◆ **WHAT TO WORK ON**
Extract every line below that contains the word "Kontakte".

BEGIN DATA LISTING

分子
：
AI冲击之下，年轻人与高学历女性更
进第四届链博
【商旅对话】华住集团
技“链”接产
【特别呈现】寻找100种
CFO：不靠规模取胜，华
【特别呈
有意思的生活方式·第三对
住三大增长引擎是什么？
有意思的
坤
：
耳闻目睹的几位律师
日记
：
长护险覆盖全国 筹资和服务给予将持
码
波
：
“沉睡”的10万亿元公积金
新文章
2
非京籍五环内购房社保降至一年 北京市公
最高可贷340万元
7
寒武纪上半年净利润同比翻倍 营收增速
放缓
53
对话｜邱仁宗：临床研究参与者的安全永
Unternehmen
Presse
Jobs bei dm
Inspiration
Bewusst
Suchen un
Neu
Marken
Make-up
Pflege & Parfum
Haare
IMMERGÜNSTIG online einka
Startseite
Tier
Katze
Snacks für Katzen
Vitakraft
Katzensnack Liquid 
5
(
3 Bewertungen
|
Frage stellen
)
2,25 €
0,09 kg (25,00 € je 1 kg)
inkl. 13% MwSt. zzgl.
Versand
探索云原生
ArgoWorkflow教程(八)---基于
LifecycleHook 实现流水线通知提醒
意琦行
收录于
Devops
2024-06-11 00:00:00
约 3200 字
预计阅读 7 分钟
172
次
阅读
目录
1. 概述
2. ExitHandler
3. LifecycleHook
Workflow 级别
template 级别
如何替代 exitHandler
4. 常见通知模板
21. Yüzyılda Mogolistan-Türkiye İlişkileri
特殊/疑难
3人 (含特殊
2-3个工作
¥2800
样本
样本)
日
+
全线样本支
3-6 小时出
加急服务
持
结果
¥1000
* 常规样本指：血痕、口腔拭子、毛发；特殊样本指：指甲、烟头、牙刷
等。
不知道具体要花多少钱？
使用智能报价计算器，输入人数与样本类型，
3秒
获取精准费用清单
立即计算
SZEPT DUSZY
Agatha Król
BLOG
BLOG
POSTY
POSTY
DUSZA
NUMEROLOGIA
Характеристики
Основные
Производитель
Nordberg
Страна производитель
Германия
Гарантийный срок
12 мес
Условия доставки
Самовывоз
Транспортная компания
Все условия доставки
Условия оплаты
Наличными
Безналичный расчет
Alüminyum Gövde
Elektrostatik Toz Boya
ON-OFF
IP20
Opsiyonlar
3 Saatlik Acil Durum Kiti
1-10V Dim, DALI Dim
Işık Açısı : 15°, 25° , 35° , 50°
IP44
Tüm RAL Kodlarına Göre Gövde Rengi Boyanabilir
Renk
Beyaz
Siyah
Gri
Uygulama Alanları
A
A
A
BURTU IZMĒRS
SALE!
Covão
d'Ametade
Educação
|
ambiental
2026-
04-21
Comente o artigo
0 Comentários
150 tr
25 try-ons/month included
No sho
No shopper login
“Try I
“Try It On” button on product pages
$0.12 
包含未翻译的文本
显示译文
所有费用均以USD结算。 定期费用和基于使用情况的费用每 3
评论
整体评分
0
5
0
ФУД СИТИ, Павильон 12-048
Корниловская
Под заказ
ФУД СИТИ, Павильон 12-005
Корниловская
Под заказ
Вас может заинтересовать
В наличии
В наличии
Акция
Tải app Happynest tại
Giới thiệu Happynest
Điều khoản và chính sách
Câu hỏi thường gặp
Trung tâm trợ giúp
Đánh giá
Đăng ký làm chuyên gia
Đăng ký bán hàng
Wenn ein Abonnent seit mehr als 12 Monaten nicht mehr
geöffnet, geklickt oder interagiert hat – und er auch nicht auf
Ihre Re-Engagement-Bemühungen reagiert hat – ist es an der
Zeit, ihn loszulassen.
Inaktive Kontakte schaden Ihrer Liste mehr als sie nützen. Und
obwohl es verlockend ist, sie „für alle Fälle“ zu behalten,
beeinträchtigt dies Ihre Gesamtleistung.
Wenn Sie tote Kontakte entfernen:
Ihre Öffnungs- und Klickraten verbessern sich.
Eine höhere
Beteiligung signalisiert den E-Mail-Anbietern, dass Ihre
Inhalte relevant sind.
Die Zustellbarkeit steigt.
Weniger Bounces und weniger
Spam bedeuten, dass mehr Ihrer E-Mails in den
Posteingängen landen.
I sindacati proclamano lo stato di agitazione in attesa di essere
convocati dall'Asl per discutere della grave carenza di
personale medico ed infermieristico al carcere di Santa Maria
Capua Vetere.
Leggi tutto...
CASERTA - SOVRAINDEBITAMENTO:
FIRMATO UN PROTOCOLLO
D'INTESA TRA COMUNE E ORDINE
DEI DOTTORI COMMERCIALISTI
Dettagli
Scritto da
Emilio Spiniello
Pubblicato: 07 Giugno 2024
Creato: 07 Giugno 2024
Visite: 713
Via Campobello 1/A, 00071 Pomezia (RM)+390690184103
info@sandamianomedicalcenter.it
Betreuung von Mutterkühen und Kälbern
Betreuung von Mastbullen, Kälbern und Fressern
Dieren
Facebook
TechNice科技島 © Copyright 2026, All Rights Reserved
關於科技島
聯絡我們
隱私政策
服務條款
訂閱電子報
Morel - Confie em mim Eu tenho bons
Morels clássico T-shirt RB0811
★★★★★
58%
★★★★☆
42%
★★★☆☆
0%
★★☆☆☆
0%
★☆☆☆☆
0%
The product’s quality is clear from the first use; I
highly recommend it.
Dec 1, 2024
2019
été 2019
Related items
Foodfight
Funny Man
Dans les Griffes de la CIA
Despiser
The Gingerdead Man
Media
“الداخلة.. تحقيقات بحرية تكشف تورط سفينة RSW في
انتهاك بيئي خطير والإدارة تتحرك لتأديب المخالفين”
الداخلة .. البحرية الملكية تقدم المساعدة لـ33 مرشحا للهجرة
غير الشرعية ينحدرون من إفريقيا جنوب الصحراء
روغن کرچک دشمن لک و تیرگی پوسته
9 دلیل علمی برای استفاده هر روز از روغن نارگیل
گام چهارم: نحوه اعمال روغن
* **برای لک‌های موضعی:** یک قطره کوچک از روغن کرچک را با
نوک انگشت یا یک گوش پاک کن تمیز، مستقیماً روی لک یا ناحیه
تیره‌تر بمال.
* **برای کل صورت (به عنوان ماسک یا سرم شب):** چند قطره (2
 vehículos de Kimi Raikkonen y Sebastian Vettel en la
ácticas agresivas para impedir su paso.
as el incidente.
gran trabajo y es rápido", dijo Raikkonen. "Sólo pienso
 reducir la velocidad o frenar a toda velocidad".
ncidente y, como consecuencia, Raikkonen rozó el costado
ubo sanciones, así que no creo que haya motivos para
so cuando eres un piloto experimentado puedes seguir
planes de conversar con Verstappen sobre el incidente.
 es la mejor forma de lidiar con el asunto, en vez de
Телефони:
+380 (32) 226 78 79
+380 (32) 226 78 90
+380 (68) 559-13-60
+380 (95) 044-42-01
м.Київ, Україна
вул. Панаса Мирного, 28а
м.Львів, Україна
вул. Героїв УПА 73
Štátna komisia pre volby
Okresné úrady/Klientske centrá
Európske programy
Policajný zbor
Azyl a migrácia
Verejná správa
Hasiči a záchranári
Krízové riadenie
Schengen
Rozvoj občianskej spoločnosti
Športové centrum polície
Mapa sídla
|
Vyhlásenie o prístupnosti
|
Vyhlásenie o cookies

END DATA LISTING

◆ **SOLUTION**
Inaktive Kontakte schaden Ihrer Liste mehr als sie nützen. Und
Wenn Sie tote Kontakte entfernen:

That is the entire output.